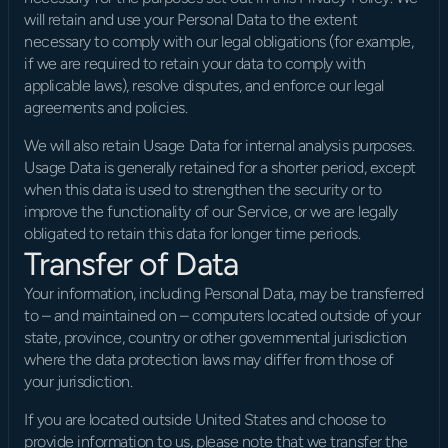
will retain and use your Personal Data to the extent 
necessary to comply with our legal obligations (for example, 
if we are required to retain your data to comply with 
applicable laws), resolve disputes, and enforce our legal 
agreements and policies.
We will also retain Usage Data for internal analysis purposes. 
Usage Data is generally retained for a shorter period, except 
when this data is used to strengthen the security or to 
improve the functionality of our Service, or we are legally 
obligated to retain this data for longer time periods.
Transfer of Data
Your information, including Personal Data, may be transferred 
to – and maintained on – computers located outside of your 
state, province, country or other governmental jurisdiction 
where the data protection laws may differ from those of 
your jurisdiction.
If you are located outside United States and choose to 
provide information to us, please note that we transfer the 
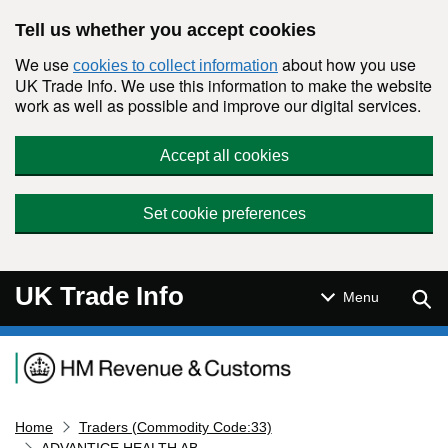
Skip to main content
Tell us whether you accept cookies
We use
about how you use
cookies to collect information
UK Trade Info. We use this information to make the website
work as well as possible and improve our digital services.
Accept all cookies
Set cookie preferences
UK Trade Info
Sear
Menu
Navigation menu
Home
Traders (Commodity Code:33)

---

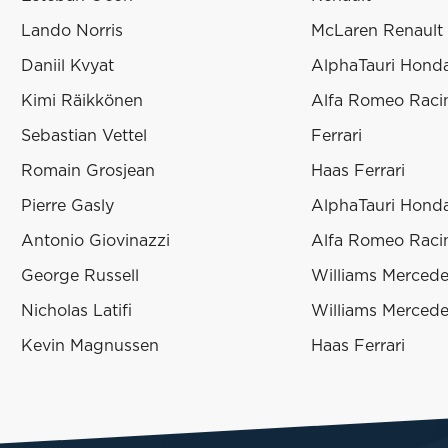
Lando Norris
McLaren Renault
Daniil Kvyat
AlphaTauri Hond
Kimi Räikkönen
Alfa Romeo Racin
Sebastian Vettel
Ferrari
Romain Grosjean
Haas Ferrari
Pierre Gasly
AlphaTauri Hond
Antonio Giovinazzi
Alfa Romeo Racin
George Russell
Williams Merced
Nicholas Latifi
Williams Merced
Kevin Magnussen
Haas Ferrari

• _Exercise brief_:
Looking at the data above, return every line from the one with "if we are required" down to the one with "If you are located", exactly and inclusively.

• _Reply_:
if we are required to retain your data to comply with 
applicable laws), resolve disputes, and enforce our legal 
agreements and policies.
We will also retain Usage Data for internal analysis purposes. 
Usage Data is generally retained for a shorter period, except 
when this data is used to strengthen the security or to 
improve the functionality of our Service, or we are legally 
obligated to retain this data for longer time periods.
Transfer of Data
Your information, including Personal Data, may be transferred 
to – and maintained on – computers located outside of your 
state, province, country or other governmental jurisdiction 
where the data protection laws may differ from those of 
your jurisdiction.
If you are located outside United States and choose to 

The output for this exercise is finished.